1. Introduction
With the explosion of the Internet-of-Things-based data and the widespread use of machine learning (ML) as a cloud-based service, securing private user data during ML inferences has become a pressing concern for cloud-service providers. Fully homomorphic encryption (FHE) is a promising solution for preserving sensitive information in cloud computing because it provides strong defense mechanisms and enables the direct computation on encrypted data (ciphertext) while preserving confidentiality [
1,
2]. However, the requirement for high degrees of security leads to complex parameter settings, resulting in expensive computation on large ciphertext, which limits the practical realization of FHE-based applications. Cloud-side analytics can be resource-intensive and time-consuming, making it necessary to develop cryptographic accelerators to facilitate the deployment of real-world applications. Cryptographic accelerators are designed to reduce the computational overhead of homomorphic functions, thus enabling faster and more efficient computation on encrypted data. The development of such accelerators is crucial to unlock the full potential of FHE-based solutions, make it more accessible to a wider range of users and supporting the secure processing of sensitive data in real-world settings.
Figure 1 illustrates an end-to-end FHE-based cryptosystem with primary homomorphic operations performed in the cloud server.
FHE cryptographic protocols typically involve integer- and lattice-based schemes. The most efficient lattice-based schemes rely on the ring learning with errors (RLWE) problem, which provides strong security guarantees and the desired performance [
3]. In RLWE-based FHE protocols, the input messages are encrypted by adding noise, and the generated ciphertexts are composed of two polynomial rings. The growth of noise through homomorphic computations limits the circuit depth, and the selection of FHE parameters must balance the security requirements with computational complexity [
4]. Parameter selection primarily involves polynomial degree
N, and modulo integer
Q with at least 128-bit security is typically required to guard against unpredictable attacks [
5]. To support multiplicative depth,
N increases proportionally. High-circuit-depth FHE schemes inevitably have the drawback of large ciphertexts, which leads to expensive computations, high-bandwidth data movement, and large storage-space requirements.

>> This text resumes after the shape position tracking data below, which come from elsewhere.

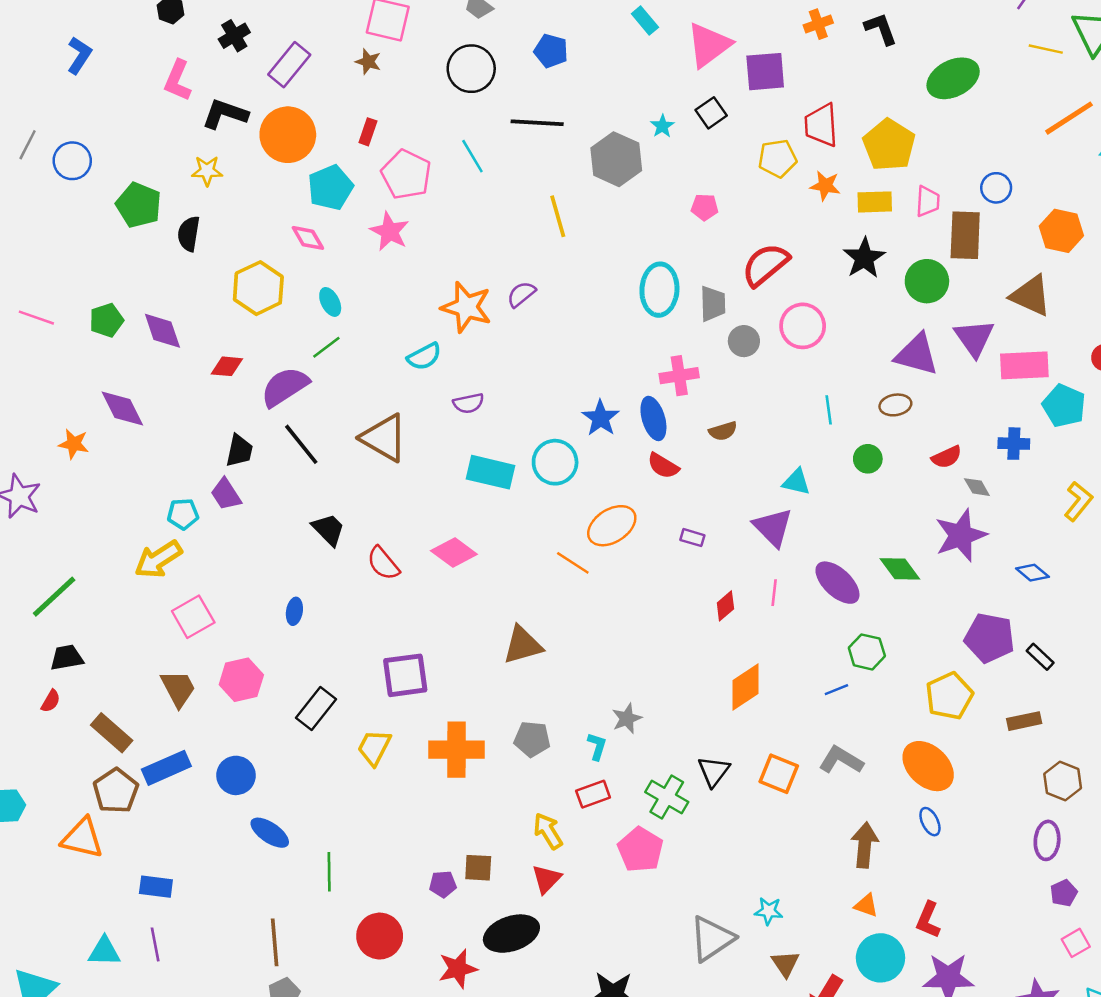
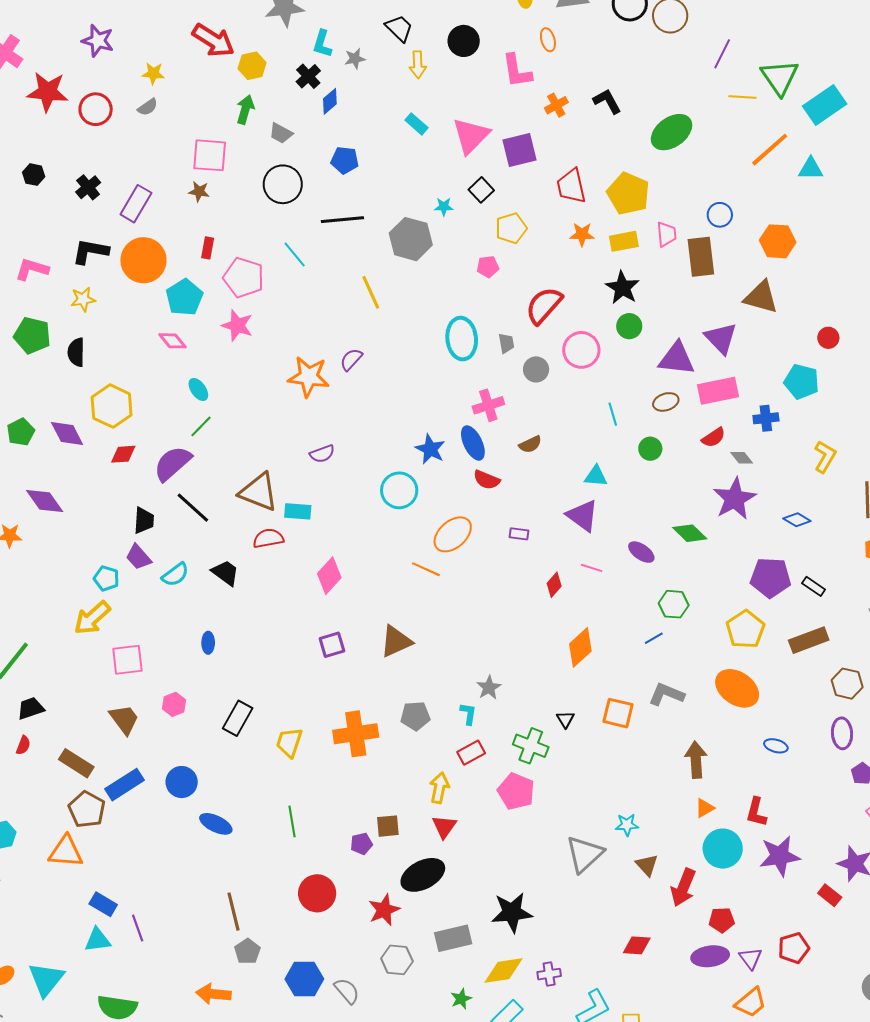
pink L-shape: (178, 81) -> (32, 269), moved, turned 92
cyan star: (662, 126) -> (444, 207), turned -30
yellow pentagon: (778, 158) -> (511, 228), moved
green circle: (927, 281) -> (629, 326), moved, size x0.7
yellow hexagon: (258, 288) -> (112, 406), moved
gray trapezoid: (713, 304) -> (506, 343), size x0.7
cyan semicircle: (424, 356) -> (175, 575), moved
pink rectangle: (1024, 365) -> (718, 391), moved
cyan rectangle: (490, 472) -> (298, 511), moved, size x0.7
cyan pentagon: (183, 514) -> (106, 578), turned 30
pink diamond: (454, 553) -> (329, 576), turned -75
red semicircle: (383, 563) -> (268, 538), moved, turned 128
purple ellipse: (837, 583) -> (641, 552), size x0.7
pink line: (774, 593) -> (592, 568), turned -70
pink square: (193, 617) -> (127, 660), turned 32
purple square: (405, 675) -> (332, 645), moved, size x0.7
pink hexagon: (241, 680) -> (174, 704), size x0.7
brown rectangle: (1024, 721) -> (809, 640), size x1.4
black triangle: (714, 771) -> (565, 719), size x0.7
blue ellipse: (930, 822) -> (776, 746), moved, turned -40
yellow arrow: (548, 831) -> (439, 788), turned 52
green line: (329, 872) -> (292, 821), moved
blue rectangle: (156, 887) -> (103, 904), moved, turned 32
orange triangle: (866, 905) -> (705, 808), turned -40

Primary homomorphic operations involve addition, multiplication, and permutation of ciphertexts. Homomorphic multiplication between ciphertexts is often computationally expensive because of the convolution of polynomial coefficients.
Figure 2 shows a general diagram of the multiplication between two ciphertexts that dominates homomorphic operations. Initially, ciphertext consists of two component polynomials. The ciphertext multiplication results in a tuple of polynomials, making further computation challenging. Thus, an operation is required to revert the ciphertext to its original form. An expensive operation known as key switching is required to relinearize the ciphertext. However, key switching is computationally intensive with number theoretic transform (NTT) and inverse NTT (INTT) operations being dominant. Therefore, developing key switching hardware accelerators is significant for speeding up homomorphic multiplication and realizing FHE-based applications.
1.1. Related Works
While FHE holds potential, its primary limitation is inefficiency, which stems from two factors: complex polynomial operations and time-consuming ciphertext management. To tackle the computational and memory demands of homomorphic functions, various optimization and acceleration efforts are underway.
Table 1 presents FHE accelerators, highlighting the hardware utilized and features of the accelerators. Initially, FHE acceleration depended on general hardware features. However, CPUs lack the capacity to effectively harness FHE’s inherent parallelism [
6]. GPU-based implementations tap into this parallelism, but GPU’s extensive floating-point units remain underused as FHE tasks mainly involve integer operations [
7,
8,
9]. Furthermore, neither CPUs nor GPUs offer sufficient main memory bandwidth to cope with FHE workload’s data-intensive nature.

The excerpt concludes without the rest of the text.